Lecture Notes on
COMPUTER ORGANIZATION AND ARCHITECTURE-17EC13
(B. Tech V Semester)
DEPARTMENT OF ELECTRONICS AND COMMUNICATION ENGINEERING
LAKIREDDY BALI REDDY COLLEGE OF ENGINEERING
(Autonomous), Mylavaram-521230
Department of ECE, Lakireddy Bali Reddy College of Engineering Page 1
UNIT-I Notes
Definition of Computer
A programmable electronic device designed to accept data, perform prescribed mathematical and
logical operations at high speed, and display the results of these operations.
Functional Units
A computer consists of five functionally independent main parts: input, memory, arithmetic and
logic, output, and control units,
Fig 1:Basic Functional Units of a Computer
Input Unit:
Computers accept coded information through input units
The input unit accepts coded information from human operators using devices such as
keyboards, or from other computers over digital communication lines.
The most common input device is the keyboard.
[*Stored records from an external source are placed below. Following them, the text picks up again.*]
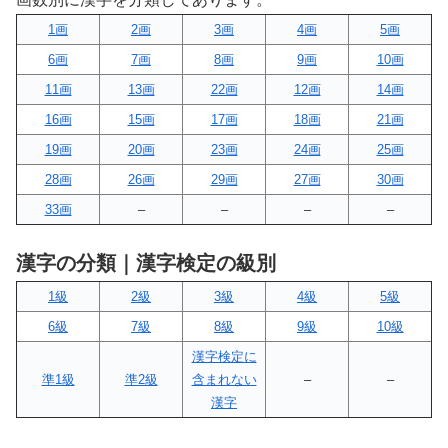
1画
2画
3画
4画
5画
6画
7画
8画
9画
10画
11画
13画
22画
12画
14画
16画
15画
17画
18画
21画
19画
20画
23画
24画
25画
28画
26画
29画
27画
30画
33画
–
–
–
–
漢字の分類｜漢字検定の級別
1級
2級
3級
4級
5級
6級
7級
8級
9級
10級
漢字検定に
準1級
準2級
含まれない
–
–
漢字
Whenever a key is pressed, the
corresponding letter or digit is automatically translated into its corresponding binary code
and transmitted to the processor.
Ex: Keyboard, Mouse, Scanner, Microphone etc.
Memory Unit:
The function of the memory unit is to store programs and data.
There are two classes of storage, called primary and secondary.
Primary memory, also called main memory, is a fast memory that operates at electronic
speeds. Programs must be stored in this memory while they are being executed.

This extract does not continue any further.